Search code examples
pythontensorflowtensorflow2.0tensorflow-datasets

How to separate the tensorflow data pipeline?


I would like to split the TensorFlow pipeline into two and apply a different function to each of them using tf.data.Dataset.map().
Like this:

dataset = tf.data.Dataset.from_tensor_slices(list(range(20)))
dataset = dataset.shuffle(20).batch(10)

dataset_1 = dataset.map(lambda x: x)
dataset_2 = dataset.map(lambda x: x + 1)

for d1, d2 in zip(dataset_1, dataset_2):
    print(d1.numpy())  # [13 14 12 15 18  2 16 19 6 4]
    print(d2.numpy())  # [18 16  6  7  3 15 17  9 2 4]

    break

However, this is not the output I wanted.

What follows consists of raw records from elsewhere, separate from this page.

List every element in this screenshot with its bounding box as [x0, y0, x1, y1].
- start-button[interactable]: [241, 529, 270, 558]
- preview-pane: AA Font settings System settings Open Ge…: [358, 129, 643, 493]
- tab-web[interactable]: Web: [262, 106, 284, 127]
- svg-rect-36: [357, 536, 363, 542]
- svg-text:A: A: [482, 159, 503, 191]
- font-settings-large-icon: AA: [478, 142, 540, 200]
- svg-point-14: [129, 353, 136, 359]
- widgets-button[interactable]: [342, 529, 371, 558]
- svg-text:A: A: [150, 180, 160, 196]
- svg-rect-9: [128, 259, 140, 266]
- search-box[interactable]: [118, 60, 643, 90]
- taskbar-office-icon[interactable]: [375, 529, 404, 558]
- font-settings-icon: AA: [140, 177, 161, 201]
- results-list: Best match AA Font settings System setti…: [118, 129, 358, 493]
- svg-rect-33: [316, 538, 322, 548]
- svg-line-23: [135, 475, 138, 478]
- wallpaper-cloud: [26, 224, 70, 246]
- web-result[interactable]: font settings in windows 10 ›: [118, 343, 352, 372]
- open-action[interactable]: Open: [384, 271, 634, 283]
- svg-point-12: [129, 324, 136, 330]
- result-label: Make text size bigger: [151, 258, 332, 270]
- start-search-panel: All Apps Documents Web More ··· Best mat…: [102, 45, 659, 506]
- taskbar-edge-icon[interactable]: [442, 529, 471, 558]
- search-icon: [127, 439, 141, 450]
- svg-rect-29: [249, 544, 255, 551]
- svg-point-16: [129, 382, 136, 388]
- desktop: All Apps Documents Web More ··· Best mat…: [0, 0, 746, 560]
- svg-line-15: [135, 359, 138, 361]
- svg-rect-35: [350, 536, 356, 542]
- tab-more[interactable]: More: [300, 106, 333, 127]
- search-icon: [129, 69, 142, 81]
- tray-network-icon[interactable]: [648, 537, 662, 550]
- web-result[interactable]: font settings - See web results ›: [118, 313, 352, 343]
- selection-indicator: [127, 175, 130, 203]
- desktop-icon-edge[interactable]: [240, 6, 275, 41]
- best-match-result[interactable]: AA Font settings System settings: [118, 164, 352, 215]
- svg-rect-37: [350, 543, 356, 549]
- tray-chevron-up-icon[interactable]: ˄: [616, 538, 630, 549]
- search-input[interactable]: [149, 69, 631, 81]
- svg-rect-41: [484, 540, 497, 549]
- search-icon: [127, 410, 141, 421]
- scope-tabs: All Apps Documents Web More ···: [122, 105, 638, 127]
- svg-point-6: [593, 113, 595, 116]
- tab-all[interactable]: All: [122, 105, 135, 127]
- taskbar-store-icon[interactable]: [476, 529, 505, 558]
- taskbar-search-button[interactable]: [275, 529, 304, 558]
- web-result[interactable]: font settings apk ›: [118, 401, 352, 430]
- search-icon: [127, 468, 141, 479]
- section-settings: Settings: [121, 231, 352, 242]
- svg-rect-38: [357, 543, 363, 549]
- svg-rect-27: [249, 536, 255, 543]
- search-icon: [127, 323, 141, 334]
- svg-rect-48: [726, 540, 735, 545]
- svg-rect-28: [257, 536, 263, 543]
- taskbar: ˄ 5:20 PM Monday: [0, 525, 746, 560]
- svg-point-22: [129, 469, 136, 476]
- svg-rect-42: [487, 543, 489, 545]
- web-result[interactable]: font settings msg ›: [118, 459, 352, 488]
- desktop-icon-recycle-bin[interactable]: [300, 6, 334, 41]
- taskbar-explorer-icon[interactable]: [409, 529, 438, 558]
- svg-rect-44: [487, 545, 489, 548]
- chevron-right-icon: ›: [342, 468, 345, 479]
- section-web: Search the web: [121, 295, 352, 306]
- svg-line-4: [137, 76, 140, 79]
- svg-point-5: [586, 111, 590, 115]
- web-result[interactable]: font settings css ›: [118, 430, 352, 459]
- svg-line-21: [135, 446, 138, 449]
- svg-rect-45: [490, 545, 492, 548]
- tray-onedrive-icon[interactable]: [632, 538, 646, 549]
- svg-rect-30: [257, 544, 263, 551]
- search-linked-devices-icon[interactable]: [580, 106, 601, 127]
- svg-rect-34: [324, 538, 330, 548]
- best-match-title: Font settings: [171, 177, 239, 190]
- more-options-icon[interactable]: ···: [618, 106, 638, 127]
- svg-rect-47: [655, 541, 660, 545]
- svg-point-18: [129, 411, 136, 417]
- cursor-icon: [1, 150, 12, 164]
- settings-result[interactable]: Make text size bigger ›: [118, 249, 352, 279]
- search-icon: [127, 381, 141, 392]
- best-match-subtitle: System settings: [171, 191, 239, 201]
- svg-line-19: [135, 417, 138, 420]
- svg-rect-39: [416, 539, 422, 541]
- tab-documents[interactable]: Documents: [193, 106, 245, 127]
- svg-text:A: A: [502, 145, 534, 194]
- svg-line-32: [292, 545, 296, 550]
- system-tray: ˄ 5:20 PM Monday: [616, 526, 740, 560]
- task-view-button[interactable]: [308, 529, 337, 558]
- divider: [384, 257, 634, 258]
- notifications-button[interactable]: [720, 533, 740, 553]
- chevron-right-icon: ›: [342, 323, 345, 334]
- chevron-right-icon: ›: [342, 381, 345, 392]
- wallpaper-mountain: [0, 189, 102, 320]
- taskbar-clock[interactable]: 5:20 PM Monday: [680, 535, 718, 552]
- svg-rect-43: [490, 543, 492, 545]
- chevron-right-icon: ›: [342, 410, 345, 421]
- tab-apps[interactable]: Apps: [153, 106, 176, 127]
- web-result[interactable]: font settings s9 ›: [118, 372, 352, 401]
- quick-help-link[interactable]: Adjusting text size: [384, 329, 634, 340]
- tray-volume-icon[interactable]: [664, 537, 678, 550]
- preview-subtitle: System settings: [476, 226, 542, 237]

My expectation is that when d1 is [13 14 12 15 18 2 16 19 6 4], d2 should be [14 15 13 16 19 3 17 20 7 5]. I think I know what's going on, but don't know how to write about it. I don't want to create two pipelines from the beginning (because of the large overhead). Can you give me some advice?
Thanks for reading.

update

I decided to implement it as follows.

# use the same seed for dataset_1 and dataset_2
dataset_1 = dataset.shuffle(20, seed=0).batch(10)
dataset_2 = dataset.shuffle(20, seed=0).batch(10)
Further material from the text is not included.